(Page-level text extractions)

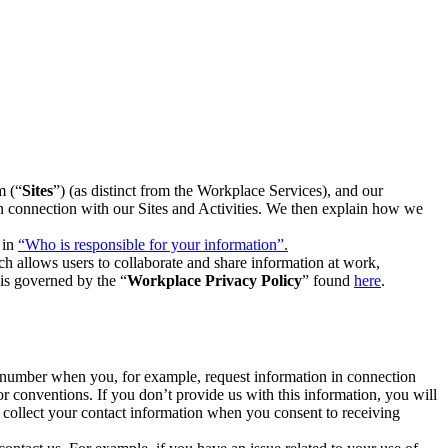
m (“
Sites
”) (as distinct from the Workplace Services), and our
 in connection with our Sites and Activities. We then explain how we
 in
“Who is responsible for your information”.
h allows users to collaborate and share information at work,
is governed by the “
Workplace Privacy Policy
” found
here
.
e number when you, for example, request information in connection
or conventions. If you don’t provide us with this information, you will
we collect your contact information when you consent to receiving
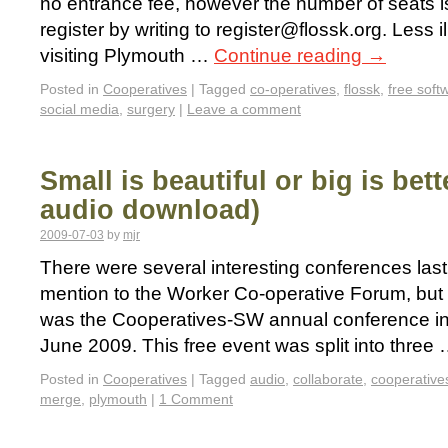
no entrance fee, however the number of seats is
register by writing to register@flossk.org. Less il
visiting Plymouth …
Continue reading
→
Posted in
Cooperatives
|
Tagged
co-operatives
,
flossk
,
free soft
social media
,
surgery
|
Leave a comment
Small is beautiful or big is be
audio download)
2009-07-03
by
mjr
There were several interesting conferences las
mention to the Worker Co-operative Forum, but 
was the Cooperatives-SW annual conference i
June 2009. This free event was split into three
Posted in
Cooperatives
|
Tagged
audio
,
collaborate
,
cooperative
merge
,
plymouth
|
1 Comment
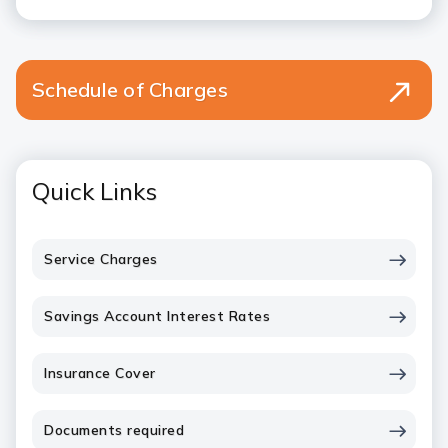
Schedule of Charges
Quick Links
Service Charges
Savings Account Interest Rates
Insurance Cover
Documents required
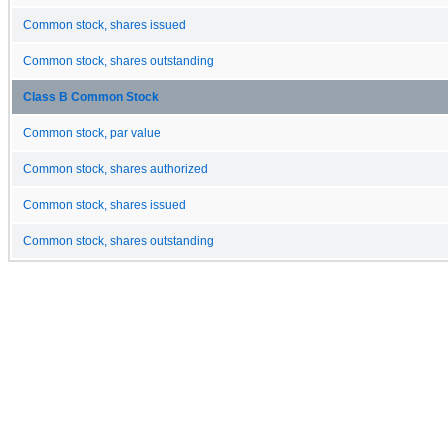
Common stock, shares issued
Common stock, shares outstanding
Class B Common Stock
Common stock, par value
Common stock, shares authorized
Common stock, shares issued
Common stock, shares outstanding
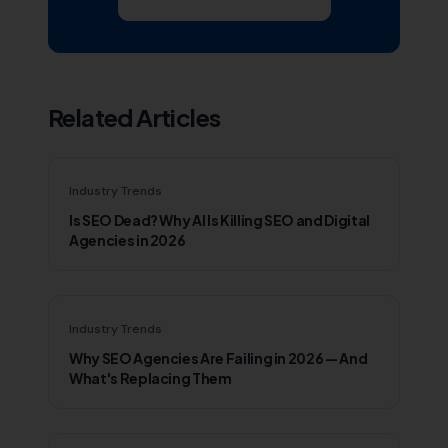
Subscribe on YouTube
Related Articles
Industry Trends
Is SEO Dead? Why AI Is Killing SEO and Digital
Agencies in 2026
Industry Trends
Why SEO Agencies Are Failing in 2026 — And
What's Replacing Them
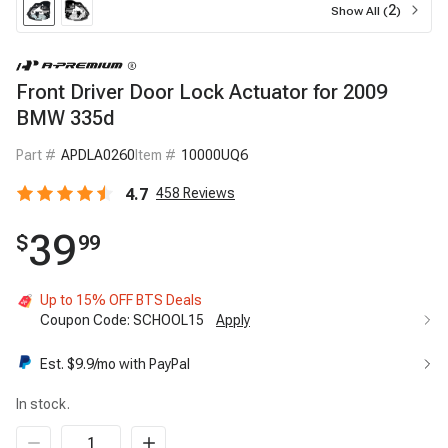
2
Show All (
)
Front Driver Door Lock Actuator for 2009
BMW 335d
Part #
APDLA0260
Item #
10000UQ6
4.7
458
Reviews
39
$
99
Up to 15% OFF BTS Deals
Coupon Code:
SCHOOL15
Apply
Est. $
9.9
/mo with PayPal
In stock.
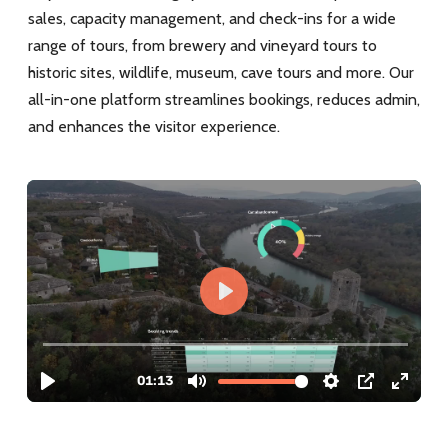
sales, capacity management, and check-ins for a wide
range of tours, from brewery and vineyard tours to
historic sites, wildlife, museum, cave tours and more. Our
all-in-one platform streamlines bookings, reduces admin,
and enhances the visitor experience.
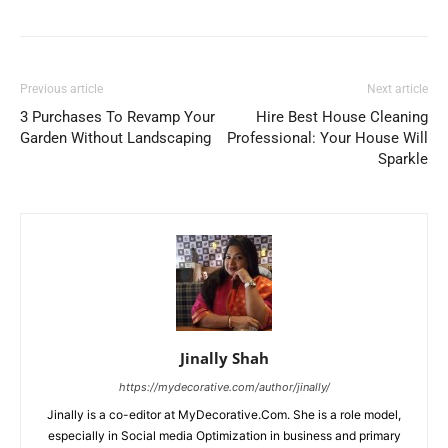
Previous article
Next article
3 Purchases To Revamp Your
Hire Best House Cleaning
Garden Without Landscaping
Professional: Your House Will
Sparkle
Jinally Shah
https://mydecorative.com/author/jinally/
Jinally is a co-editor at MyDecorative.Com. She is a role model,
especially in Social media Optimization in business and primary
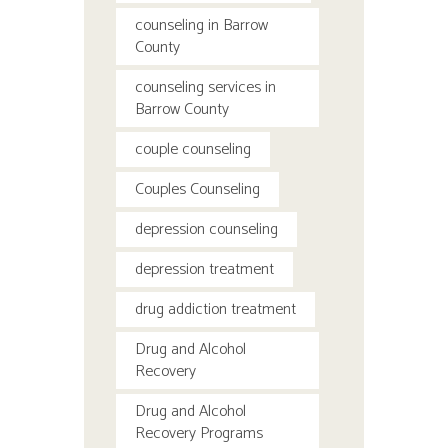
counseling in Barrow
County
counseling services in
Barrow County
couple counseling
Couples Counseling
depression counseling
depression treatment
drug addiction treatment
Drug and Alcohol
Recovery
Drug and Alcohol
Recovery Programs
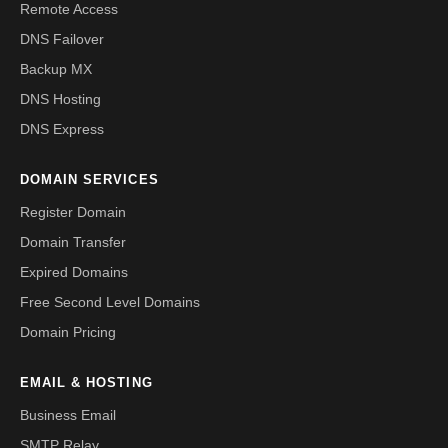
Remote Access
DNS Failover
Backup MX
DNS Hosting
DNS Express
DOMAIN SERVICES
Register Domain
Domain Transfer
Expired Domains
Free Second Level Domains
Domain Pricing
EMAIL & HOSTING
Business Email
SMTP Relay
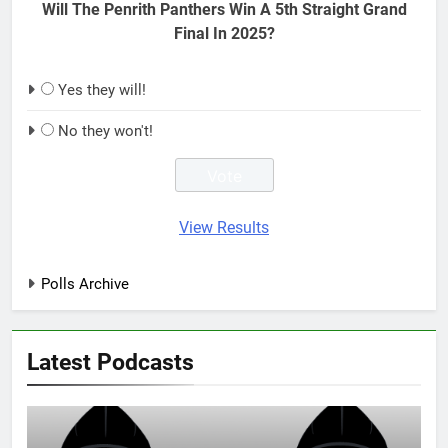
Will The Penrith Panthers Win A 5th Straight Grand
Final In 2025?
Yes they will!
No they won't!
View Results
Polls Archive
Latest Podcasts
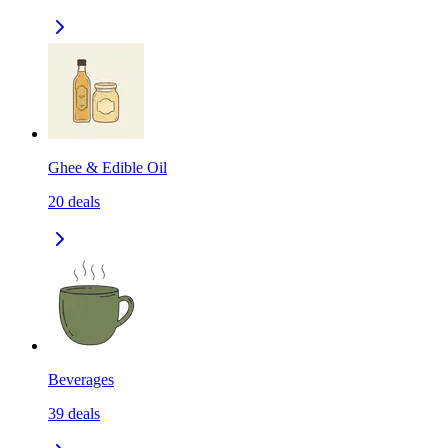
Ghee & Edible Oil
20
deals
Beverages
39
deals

■ **EXERCISE AIM**:
The entries must be repeated exactly. Leave the images out.

■ **FINAL ANSWER**:
m (“
Sites
”) (as distinct from the Workplace Services), and our
 in connection with our Sites and Activities. We then explain how we
 in
“Who is responsible for your information”.
h allows users to collaborate and share information at work,
is governed by the “
Workplace Privacy Policy
” found
here
.
e number when you, for example, request information in connection
or conventions. If you don’t provide us with this information, you will
we collect your contact information when you consent to receiving
no entrance fee, however the number of seats is
register by writing to register@flossk.org. Less il
visiting Plymouth …
Continue reading
→
Posted in
Cooperatives
|
Tagged
co-operatives
,
flossk
,
free soft
social media
,
surgery
|
Leave a comment
Small is beautiful or big is be
audio download)
2009-07-03
by
mjr
There were several interesting conferences las
mention to the Worker Co-operative Forum, but 
was the Cooperatives-SW annual conference i
June 2009. This free event was split into three
Posted in
Cooperatives
|
Tagged
audio
,
collaborate
,
cooperative
merge
,
plymouth
|
1 Comment
Schedule of Charges
Quick Links
Service Charges
Savings Account Interest Rates
Insurance Cover
Documents required
Common stock, shares issued
Common stock, shares outstanding
Class B Common Stock
Common stock, par value
Common stock, shares authorized
Common stock, shares issued
Common stock, shares outstanding
Subscribe on YouTube
Related Articles
Industry Trends
Is SEO Dead? Why AI Is Killing SEO and Digital
Agencies in 2026
Industry Trends
Why SEO Agencies Are Failing in 2026 — And
What's Replacing Them
2
Show All (
)
Front Driver Door Lock Actuator for 2009
BMW 335d
Part #
APDLA0260
Item #
10000UQ6
4.7
458
Reviews
39
$
99
Up to 15% OFF BTS Deals
Coupon Code:
SCHOOL15
Apply
Est. $
9.9
/mo with PayPal
In stock.
sales, capacity management, and check-ins for a wide
range of tours, from brewery and vineyard tours to
historic sites, wildlife, museum, cave tours and more. Our
all-in-one platform streamlines bookings, reduces admin,
and enhances the visitor experience.
Previous article
Next article
3 Purchases To Revamp Your
Hire Best House Cleaning
Garden Without Landscaping
Professional: Your House Will
Sparkle
Jinally Shah
https://mydecorative.com/author/jinally/
Jinally is a co-editor at MyDecorative.Com. She is a role model,
especially in Social media Optimization in business and primary
counseling in Barrow
County
counseling services in
Barrow County
couple counseling
Couples Counseling
depression counseling
depression treatment
drug addiction treatment
Drug and Alcohol
Recovery
Drug and Alcohol
Recovery Programs
Remote Access
DNS Failover
Backup MX
DNS Hosting
DNS Express
DOMAIN SERVICES
Register Domain
Domain Transfer
Expired Domains
Free Second Level Domains
Domain Pricing
EMAIL & HOSTING
Business Email
SMTP Relay
Will The Penrith Panthers Win A 5th Straight Grand
Final In 2025?
Yes they will!
No they won't!
View Results
Polls Archive
Latest Podcasts
Ghee & Edible Oil
20
deals
Beverages
39
deals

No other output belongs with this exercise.